_Required action:_ Below are entries; copy exactly the lines from the one with "خیر، متاسفانه هزینه" through the one with "درباره پیوند بیشتر بدانید", both included, and leave out the rest.

[[ Material provided open ]]

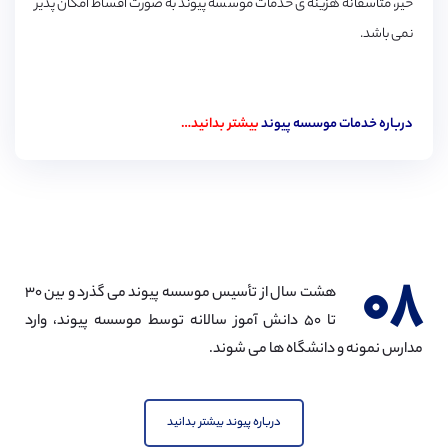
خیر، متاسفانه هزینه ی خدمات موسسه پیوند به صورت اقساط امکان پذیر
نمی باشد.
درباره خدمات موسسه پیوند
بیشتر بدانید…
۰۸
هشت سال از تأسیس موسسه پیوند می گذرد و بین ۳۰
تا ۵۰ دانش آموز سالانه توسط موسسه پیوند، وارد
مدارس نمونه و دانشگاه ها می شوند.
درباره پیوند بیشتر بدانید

[[ Material provided closed ]]
[[ Material provided open ]]

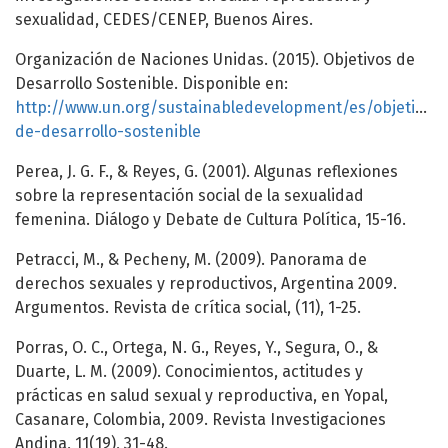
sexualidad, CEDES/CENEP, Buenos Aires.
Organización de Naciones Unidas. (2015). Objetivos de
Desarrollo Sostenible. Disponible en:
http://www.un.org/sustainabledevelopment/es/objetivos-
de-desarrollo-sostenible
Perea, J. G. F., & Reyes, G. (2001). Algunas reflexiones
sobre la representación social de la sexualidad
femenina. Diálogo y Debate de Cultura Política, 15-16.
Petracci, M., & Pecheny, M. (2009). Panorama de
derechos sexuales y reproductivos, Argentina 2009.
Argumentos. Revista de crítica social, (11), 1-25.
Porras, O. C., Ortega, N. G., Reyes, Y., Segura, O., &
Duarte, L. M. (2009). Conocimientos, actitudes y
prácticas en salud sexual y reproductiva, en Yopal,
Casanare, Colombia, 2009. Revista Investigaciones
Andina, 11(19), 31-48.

[[ Material provided closed ]]
[[ Material provided open ]]

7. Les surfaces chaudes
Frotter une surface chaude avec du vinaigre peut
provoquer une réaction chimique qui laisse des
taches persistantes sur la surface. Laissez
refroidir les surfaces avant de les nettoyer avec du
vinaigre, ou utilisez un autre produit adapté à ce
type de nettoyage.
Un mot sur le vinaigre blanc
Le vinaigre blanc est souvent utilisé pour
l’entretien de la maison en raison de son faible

[[ Material provided closed ]]

_Exercise response:_
خیر، متاسفانه هزینه ی خدمات موسسه پیوند به صورت اقساط امکان پذیر
نمی باشد.
درباره خدمات موسسه پیوند
بیشتر بدانید…
۰۸
هشت سال از تأسیس موسسه پیوند می گذرد و بین ۳۰
تا ۵۰ دانش آموز سالانه توسط موسسه پیوند، وارد
مدارس نمونه و دانشگاه ها می شوند.
درباره پیوند بیشتر بدانید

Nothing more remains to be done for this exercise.